A group of students of Kaduna polytechnic, Kaduna. Source: Voices for Change
Palladium’s Chris Lynch responds to the Bill and Melinda Gates Letter, exploring how education will be key to shaping the future of the youngest continent, and the world.
One needn’t look far for news about the rise of populism, U.S. government shutdowns, Brexit, and big data breaches. While these issues shape our political and economic world, it’s easy to forget that in the coming decades there will be a new global influencer. Africa, a continent of 56 countries and some 1.26 billion people that on average make up the youngest continent on the planet, is on the rise.
"The median age is just 18. In North America, it is 35. And the number of young Africans is expected to rise in the decades to come." — Gates Letter
As the rest of the world gets older, Africa is the youngest continent and growing, presenting both incredible opportunities and immense challenges. Education will be key in addressing this trend and Africa’s role in the future.
Opportunities and Challenges
Educated young people are the innovators of tomorrow. The way in which technology, green infrastructure, and social engagement can shape macro-and micro level influencers is incredibly powerful. For example, in Ghana, the Student’s Entrepreneurship Business Model is furthering entrepreneurial skills by investing in technical training institutes for young people across the country. Other technology incubators and innovation hubs are thriving throughout the region. Equipping youth with access to the right tools and education can help give future generations on the continent an increasingly powerful voice to face tomorrow’s challenges.

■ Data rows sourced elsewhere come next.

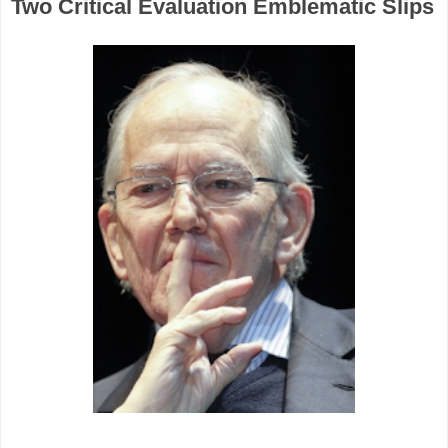
Two Critical Evaluation Emblematic Slips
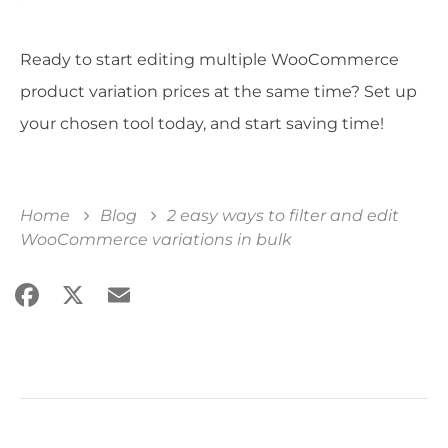
Ready to start editing multiple WooCommerce
product variation prices at the same time? Set up
your chosen tool today, and start saving time!
Home
Blog
2 easy ways to filter and edit
WooCommerce variations in bulk
Facebook
X
Email
Share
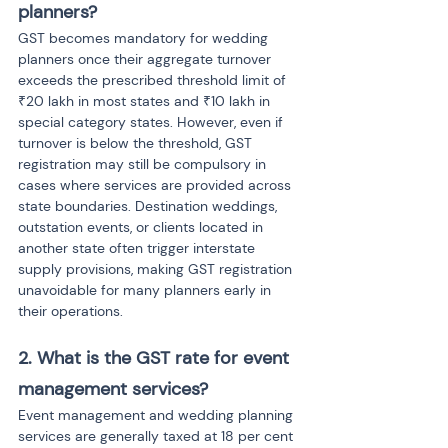
planners?
GST becomes mandatory for wedding 
planners once their aggregate turnover 
exceeds the prescribed threshold limit of 
₹20 lakh in most states and ₹10 lakh in 
special category states. However, even if 
turnover is below the threshold, GST 
registration may still be compulsory in 
cases where services are provided across 
state boundaries. Destination weddings, 
outstation events, or clients located in 
another state often trigger interstate 
supply provisions, making GST registration 
unavoidable for many planners early in 
their operations.
2. What is the GST rate for event 
management services?
Event management and wedding planning 
services are generally taxed at 18 per cent 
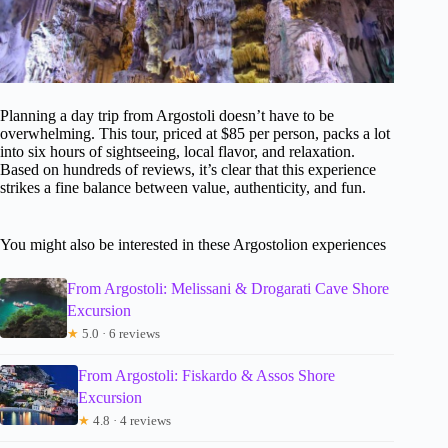
Planning a day trip from Argostoli doesn’t have to be
overwhelming. This tour, priced at $85 per person, packs a lot
into six hours of sightseeing, local flavor, and relaxation.
Based on hundreds of reviews, it’s clear that this experience
strikes a fine balance between value, authenticity, and fun.
You might also be interested in these Argostolion experiences
From Argostoli: Melissani & Drogarati Cave Shore
Excursion
★
5.0 · 6 reviews
From Argostoli: Fiskardo & Assos Shore
Excursion
★
4.8 · 4 reviews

However, there is also an equally prescient picture which is much grimmer. This young continent is still by far the world’s poorest. Of the world’s 10 poorest countries by GDP per capita, eight are in Africa. More than half of the world’s extreme poor (making less than $1.90 a day) live in Africa. While many African nations’ economies have been seeing incredible growth, inequality, corruption, and lack of affordable essential services, such as education, still plague much of the continent. Even more striking, as the Gates Letter points out, is that the areas in which birth rates are increasing are in Africa’s poorest nations. Without affordable access to education, the cycle of poverty will continue, and these countries will remain the world’s poorest.
Nevertheless, there’s power in the potential of girls’ education:
"If all girls received 12 years of high-quality education, women’s lifetime earnings would increase by as much as $30 trillion, which is bigger than the entire US economy." — Gates Letter
While one could write an anthology on this topic alone, this statistic highlights the role in which education, and particularly gender and social inclusion, play in a growing economy.
In Rwanda, women’s empowerment has been a central focus, and promoting gender equality and education has helped drive the country’s impressive 6% annual growth rate.
A creative programme in Nigeria uses radio and youth groups to dramatically shift the perception of women in education and the workforce. In fact, 3 million more young people in Nigeria have demonstrated positive actions and attitudes toward gender equality. Such perceptions can play a powerful role in supporting the educational and economic development of young women.
Bill Gates says: “Melinda and I believe that the right investments will unlock the continent’s enormous potential. Young Africans will shape the future of not only their own communities but the entire world.” These investments must include education to ensure that Africa’s future, and how it shapes our world, is increasingly positive.
Palladium manages the implementation of the USAID Ghanaian Student’s Entrepreneurship Business Model, West African Trade Hub, and DFID Voices for Change in Nigeria projects.